Ma mère voulut me faire tendre la main droite, mais j’étais décidé à ne pas le faire, on sait pourquoi. Je donnai la main gauche à l’étranger qui la serra cordialement en disant que j’étais un fameux garçon, puis il s’en alla.

Je le vis se retourner à la porte du jardin, et nous jeter un regard d’adieu avec ses yeux noirs et son expression de mauvais augure.

Peggotty n’avait pas dit une parole ni bougé le petit doigt, elle ferma les volets et nous rentrâmes dans le petit salon. Au lieu de venir s’asseoir près du feu, suivant sa coutume, ma mère restait à l’autre bout de la chambre, chantonnant à mi-voix.

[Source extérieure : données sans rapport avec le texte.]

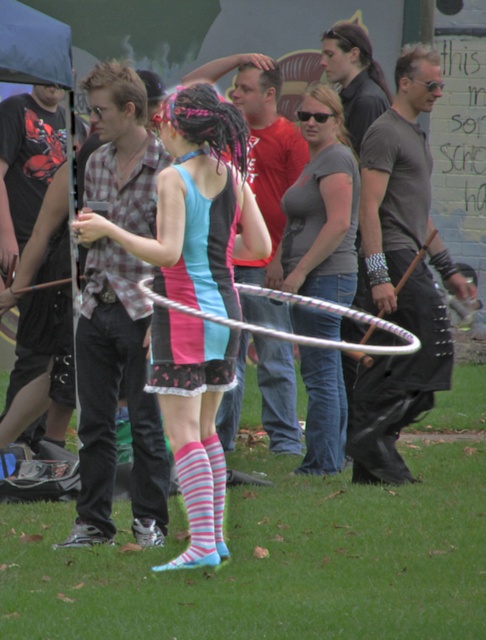 You are standing in the festival crowd and want to move from point (x=328, y=134) to point (x=326, y=390). Which direction should you move to get closer to the hula hoop?

Since point (x=328, y=134) is closer to the viewer than point (x=326, y=390), you should move towards the direction away from the viewer to reach the latter point. However, the hula hoop is in the center of the frame, so moving towards it would mean heading toward the center. If both points are on the same horizontal plane, you might need to adjust your position laterally or check the path for obstructions.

« J’espère que vous avez passé agréablement la soirée, madame ? dit Peggotty, debout au milieu du salon, un flambeau à la main, et roide comme un bâton.

— Très agréablement, Peggotty, reprit gaiement ma mère. Je vous remercie bien.

— Une figure nouvelle, cela fait un changement agréable, murmura Peggotty.

— Très agréable », répondit ma mère.

Peggotty restait immobile au milieu du salon, ma mère se remit à chanter, je m’endormis. Mais je ne dormais pas assez profondément pour ne pas entendre le bruit des voix, sans comprendre pourtant ce qu’on disait. Quand je me réveillai de ce demi-sommeil, ma mère et Peggotty étaient en larmes.

« Ce n’est toujours pas un individu comme ça qui aurait été du goût de M. Copperfield, disait Peggotty, je le jure sur mon honneur.